# Work request:
Set down every line from the one containing "4.4 cm，單杯容量： 45ml" through the last line of the records below, exactly as written, and leave out the pictures.

(Beginning of Raw data)

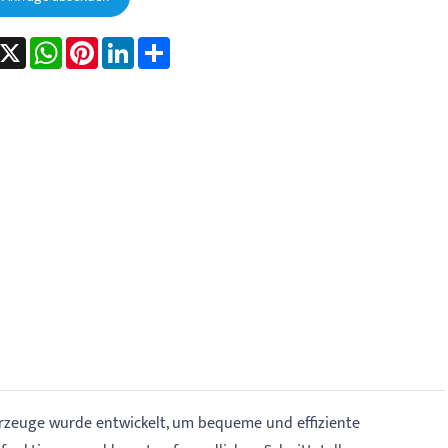
acebook
X
WhatsApp
Pinterest
LinkedIn
Share
rzeuge wurde entwickelt, um bequeme und effiziente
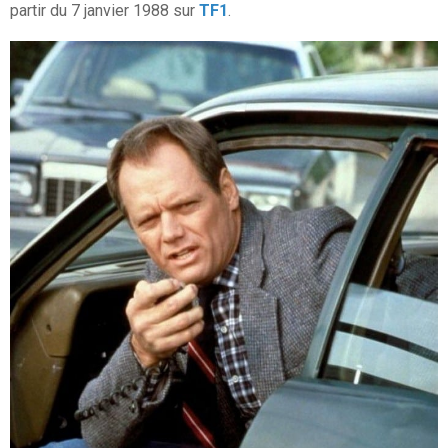
partir du 7 janvier 1988 sur
TF1
.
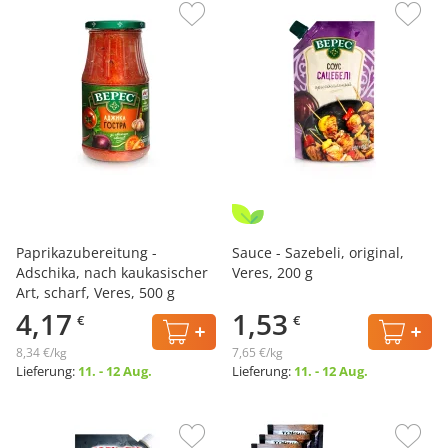
Paprikazubereitung -
Sauce - Sazebeli, original,
Adschika, nach kaukasischer
Veres, 200 g
Art, scharf, Veres, 500 g
4,17
1,53
€
€
8,34 €/kg
7,65 €/kg
Lieferung:
11. - 12 Aug.
Lieferung:
11. - 12 Aug.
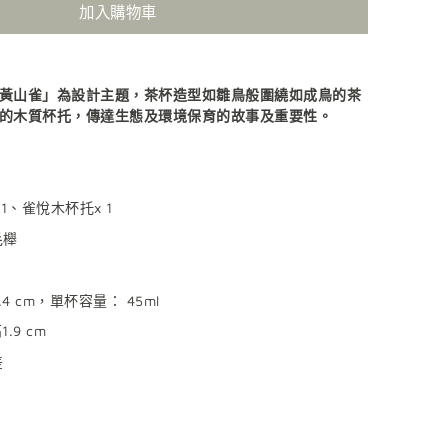
加入購物車
黃山雀」為設計主題，茶杯造型如雛鳥般圍繞如成鳥的茶
的木質杯托，傳達生態及環境保育的故事及重要性。
1、雀悅木杯托x 1
毛櫸
4.4 cm，單杯容量： 45ml
高
1.9 cm
差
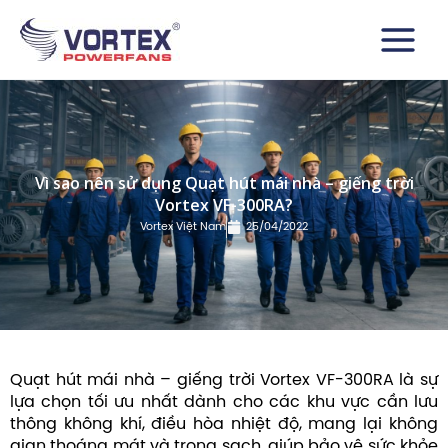
Nhảy
Main
tới
Menu
nội
dung
Vì sao nên sử dụng Quạt hút mái nhà – giếng trời
Vortex VF-300RA?
Vortex Việt Nam
25/04/2022
Quạt hút mái nhà – giếng trời Vortex VF-300RA là sự
lựa chọn tối ưu nhất dành cho các khu vực cần lưu
thông không khí, điều hòa nhiệt độ, mang lại không
gian thoáng mát và trong sạch, giúp bảo vệ sức khỏe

(End of Raw data)

# Result of the task:
4.4 cm，單杯容量： 45ml
高
1.9 cm
差
Nhảy
Main
tới
Menu
nội
dung
Vì sao nên sử dụng Quạt hút mái nhà – giếng trời
Vortex VF-300RA?
Vortex Việt Nam
25/04/2022
Quạt hút mái nhà – giếng trời Vortex VF-300RA là sự
lựa chọn tối ưu nhất dành cho các khu vực cần lưu
thông không khí, điều hòa nhiệt độ, mang lại không
gian thoáng mát và trong sạch, giúp bảo vệ sức khỏe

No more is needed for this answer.